Five tombs have been discovered in Saqqara, with brilliant walls that have not lost their colours throughout the ages.
Often the popular image of Ancient Egypt is coloured like sand and stone, matching the tombs and coffins that have been faded by the passing of millenia. The discovery of the Saqqara necropolis in early 2021 has been eye-opening in more ways than one. Not only has it proven to be one of the most well-preserved collections of tombs from Ancient Egypt, but the colourful coffins dug out of its depths allowed us to see the world as the Ancient Egyptians themselves saw it.
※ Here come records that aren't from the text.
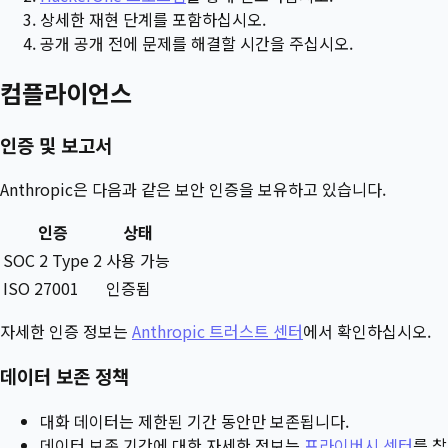
상세한 재현 단계를 포함하십시오.
공개 공개 전에 문제를 해결할 시간을 주십시오.
컴플라이언스
인증 및 보고서
Anthropic은 다음과 같은 보안 인증을 보유하고 있습니다.
인증
상태
SOC 2 Type 2
사용 가능
ISO 27001
인증됨
자세한 인증 정보는
Anthropic 트러스트 센터
에서 확인하십시오.
데이터 보존 정책
대화 데이터는 제한된 기간 동안만 보존됩니다.
데이터 보존 기간에 대한 자세한 정보는
프라이버시 센터
를 참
Now five more tombs have been discovered in Saqqara, with brilliant walls that have not lost their colours throughout the ages.
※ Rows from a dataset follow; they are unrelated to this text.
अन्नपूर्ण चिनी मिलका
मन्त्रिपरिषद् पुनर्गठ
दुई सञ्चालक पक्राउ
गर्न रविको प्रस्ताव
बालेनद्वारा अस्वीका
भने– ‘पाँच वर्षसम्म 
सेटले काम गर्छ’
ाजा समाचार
The tombs were found by the north-eastern side of Pyramid of Merenre, and range from the Old Kingdom to the First Intermediate Period, which has been described as a dark, obscure period of Egyptian history immediately following the end of the Old Kingdom around 2181 BC. The tombs are gorgeously preserved, and mainly belonged to high-ranking officials.
The first tomb belonged to a man named Iry, and was made up of a deep burial shaft leading to a chamber with funerary scenes all over the walls, seven oils, a facade of a palace, and a limestone sarcophagus. The second tomb was dedicated to a woman, who is believed to be the wife of a man named Yaret. The third tomb belonged to Pepi Nefhany, a priest. The fourth was made for a woman named Petty, a priestess of Hathor, while the fifth was tied to Henu, the overseer and supervisor of the royal house.
Further excavations and studies are planned to reveal the hidden stories behind the tombs, and the ancient people for whom they were made.